5 devops practices to improve application reliability

How to use monitoring and observability to resolve application performance problems before they impact users and the business.

5 devops practices to improve application reliability
Gremlin / Getty Images

When developers deploy a new release of an application or microservice to production, how does IT operations know whether it performs outside of defined service levels? Can they proactively recognize that there are issues and address them before they turn into business-impacting incidents?

And when incidents impact performance, stability, and reliability, can they quickly determine the root cause and resolve issues with minimal business impact? 

Taking this one step further, can IT ops automate some of the tasks used to respond to these conditions rather than having someone in IT support perform the remediation steps?

And what about the data management and analytics services that run on public and private clouds? How does IT ops receive alerts, review incident details, and resolve issues from data integrations, dataops, data lakes, etc., as well as the machine learning models and data visualizations that data scientists deploy? 

These are key questions for IT leaders deploying more applications and analytics as part of digital transformations. Furthermore, as devops teams enable more frequent deployments using CI/CD and infrastructure as code (IaC) automations, the likelihood that changes will cause disruptions increases.

What should developers, data scientists, data engineers, and IT operations do to improve reliability? Should they monitor applications or increase their observability? Are monitoring and observability two competing implementations, or can they be deployed together to improve reliability and shorten the mean time to resolve (MTTR) incidents?

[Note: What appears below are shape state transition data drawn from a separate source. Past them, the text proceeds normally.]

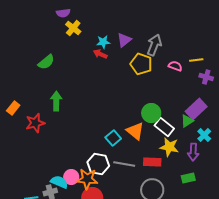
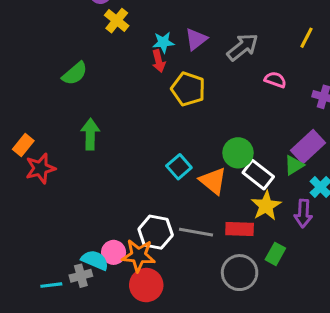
gray arrow: (154, 45) -> (243, 47), turned 30
red arrow: (100, 54) -> (159, 61), turned -128
yellow line: (196, 60) -> (306, 38), moved, turned -56
yellow pentagon: (141, 64) -> (188, 89), moved
red star: (35, 123) -> (40, 168), moved
cyan square: (113, 138) -> (179, 167), moved
yellow star: (169, 147) -> (266, 206), turned 30
green rectangle: (188, 178) -> (275, 254), moved, turned -48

I asked several technology partners who help IT develop applications and support them in production for their perspectives on monitoring, observability, AIops, and automation. Their responses suggest five practice areas to focus on to improve operational reliability.  

Develop one source of operational truth between developers and operations

Over the last decade, IT has been trying to close the gap between developers and operations in terms of mindsets, objectives, responsibilities, and tooling. Devops culture and process changes are at the heart of this transformation, and many organizations begin this journey by implementing CI/CD pipelines and IaC.

Agreement on which methodologies, data, reports, and tools to use is a key step toward aligning application development and operations teams in support of application performance and reliability.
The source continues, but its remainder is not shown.